Ciblé à son tour mardi par un vendeur à découvert ayant précédemment publié des rapports négatifs sur plusieurs autres entreprises du Québec, le transformateur laitier montréalais Saputo a encaissé le coup et perdu 850 millions en valeur boursière durant la journée.

L’action de Saputo a terminé la séance de mardi en recul de 6 %, à 32,26 $, à la Bourse de Toronto.

L’investisseur américain Ben Axler, de Spruce Point Capital, soutient dans son rapport de 147 pages que Saputo est maintenant dans une phase de déclin et de restructuration de sa croissance.

Plusieurs éléments jouent contre Saputo, selon Spruce Point Capital, dont la baisse de la consommation des produits laitiers, les coûts liés la conformité environnementale, les salaires élevés, etc.

Ben Axler affirme que la structure de coûts chez Saputo est à ce point élevée qu’elle est insoutenable dans un secteur sans croissance et où les marges sont minces. Il affirme que les salaires chez Saputo sont parmi les plus élevés de l’industrie.

« Saputo a signalé des problèmes importants dans ses activités aux États-Unis et admis le besoin de réduire la complexité de sa chaîne d’approvisionnement, et de ses opérations commerciales et manufacturières. »

Difficultés américaines

La direction a aussi parlé des surplus de mozzarella sur le marché américain, dit l’investisseur dans son rapport en affirmant avoir appris que le volume d’affaires de l’entreprise avait diminué de façon significative avec Little Caesars, qui serait le plus gros acheteur de fromage Saputo.

« Les opportunités de croissance de Saputo dans la mozzarella sont limitées parce que d’autres grandes chaînes de pizzérias comme Domino’s et Pizza Hut ont besoin d’un fromage particulier qui peut être congelé et que Saputo n’offre pas présentement. »

Spruce Point se montre aussi inquiet des dépenses grandissantes en conformité environnementale qui témoigneraient d’installations manufacturières vieillissantes et de défis à relever pour se conformer aux lois.

Ben Axler souligne à cet effet les ennuis chez Dairy Crest, une entreprise anglaise achetée il y a trois ans.

Si sept des neuf analystes qui suivent officiellement Saputo recommandent l’achat de l’action, Spruce Point estime que les cibles de ces analystes sont « follement optimistes ». Ces experts estiment que le plan stratégique de Saputo parviendra à améliorer les choses, mais Ben Axler n’est pas du même avis. Il pense que l’action de Saputo est positionnée pour un repli pouvant atteindre 60 % et juge que le titre mérite un escompte.

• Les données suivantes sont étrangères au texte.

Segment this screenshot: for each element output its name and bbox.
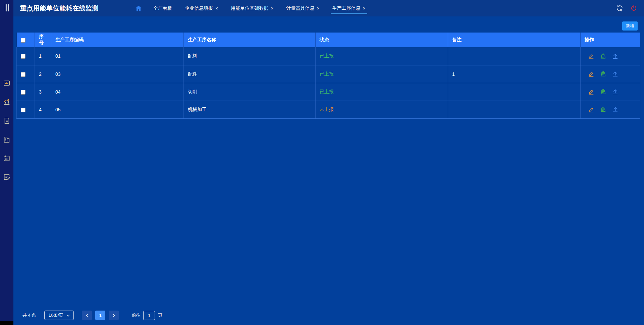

Son scepticisme est notamment alimenté, soutient-il, par la nature des produits (une commodité) et une stratégie de croissance par acquisitions qui doit être revue.

Ben Axler ajoute que 40 % des actions de Saputo sont détenues par de petits investisseurs de détail et que l’élément le plus important pour eux devrait être la pérennité du dividende. Il croit que le dividende est menacé entre autres parce que les dépenses sont appelées à augmenter au cours des prochains trimestres pour répondre aux exigences du plan stratégique.

« Sans fondement »

Appelée à réagir, la direction de Saputo indique simplement que le rapport est « sans fondement », et qu’il contient des interprétations « erronées » et des informations « incorrectes », qui sont trompeuses et uniquement destinées à bénéficier à leur auteur.

« Saputo demeure concentrée sur les initiatives de son plan stratégique mondial et la réalisation d’une croissance rentable et durable pour l’ensemble de ses parties prenantes », est-il précisé dans une communication électronique.

Après avoir touché un plancher de 24 $ au printemps, le titre de Saputo avait atteint ce mois-ci son plus haut niveau des 52 dernières semaines en Bourse en dépassant le cap des 36 $.

Saputo n’est que la plus récente cible de ce vendeur à découvert. Plusieurs autres entreprises québécoises ont été dans sa ligne de mire depuis cinq ans. En décembre dernier, Spruce Point avait publié un rapport négatif à l’endroit du fournisseur montréalais de solutions de paiement électronique Nuvei. Trois mois plus tôt, un virulent rapport avait été rédigé sur le spécialiste montréalais du commerce infonuagique Lightspeed. Le détaillant montréalais Dollarama avait aussi été ciblé en 2018.

Cet investisseur militant s’en prend aussi à de grandes entreprises nord-américaines. Il a notamment publié cette année un rapport négatif sur Stryker, un géant américain des technologies médicales, et sur le détaillant Canadian Tire, en 2019.

La vente à découvert est une manœuvre par laquelle un investisseur emprunte une action en espérant que sa valeur reculera dans l’espoir de la racheter plus tard à un prix moins élevé. En vendant le titre de Saputo à découvert, Spruce Point Capital est positionné pour réaliser des profits avec une chute de l’action.